2. Register sources.
3. Call **`sampler.next_*_batch(split)`**.
4. Call **`sampler.persist_state()`** when you want to save progress.
5. Optionally call **`sampler.set_epoch(n)`** for explicit epoch replay/order.
Operational notes:
- File-backed indexing is rebuilt per process/run and stored in an OS temp-backed index store.
- Persisting sampler/split state is explicit and manual.
- One split-store file shares sampler/source cursor + RNG state unless you use separate store files.
- Batch calls are thread-safe but serialized; refresh work within a call can be parallelized per source.

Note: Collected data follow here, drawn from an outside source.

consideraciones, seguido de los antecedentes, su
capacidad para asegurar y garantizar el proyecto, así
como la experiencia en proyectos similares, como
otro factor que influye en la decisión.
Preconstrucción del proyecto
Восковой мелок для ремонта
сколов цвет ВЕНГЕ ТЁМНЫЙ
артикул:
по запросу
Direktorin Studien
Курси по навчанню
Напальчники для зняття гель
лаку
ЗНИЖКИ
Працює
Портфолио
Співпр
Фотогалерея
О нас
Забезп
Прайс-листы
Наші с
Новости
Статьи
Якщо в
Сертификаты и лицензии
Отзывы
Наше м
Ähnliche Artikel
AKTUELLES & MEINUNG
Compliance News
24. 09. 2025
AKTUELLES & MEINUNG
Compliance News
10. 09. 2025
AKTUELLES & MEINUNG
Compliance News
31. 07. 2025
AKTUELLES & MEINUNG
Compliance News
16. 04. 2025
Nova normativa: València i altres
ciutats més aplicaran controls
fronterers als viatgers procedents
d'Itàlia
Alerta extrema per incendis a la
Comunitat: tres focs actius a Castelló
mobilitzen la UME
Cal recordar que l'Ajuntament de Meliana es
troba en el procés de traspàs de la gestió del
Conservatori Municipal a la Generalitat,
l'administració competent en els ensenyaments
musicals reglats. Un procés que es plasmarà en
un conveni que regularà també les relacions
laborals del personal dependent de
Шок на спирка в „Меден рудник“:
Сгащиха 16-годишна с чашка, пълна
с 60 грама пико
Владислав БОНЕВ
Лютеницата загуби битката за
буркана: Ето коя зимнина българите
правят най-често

- Source cursors advance independently per source, so one source can continue making progress even if another source is sparse or slower.
- Refresh concurrency is per call: source refreshes run in parallel for that call, then the sampler joins all refresh threads before merging buffers (not an always-on per-source background ingest loop).
- Prefetchers smooth latency by filling bounded queues from existing `next_*_batch(split)` APIs.
- New data from streaming sources is pulled in on the next `next_*_batch(split)` call.
- `sampler.persist_state()` is manual; skipping it means no resume state after restart.
- `sampler.set_epoch(n)` is an advanced override and is not required for normal resume behavior.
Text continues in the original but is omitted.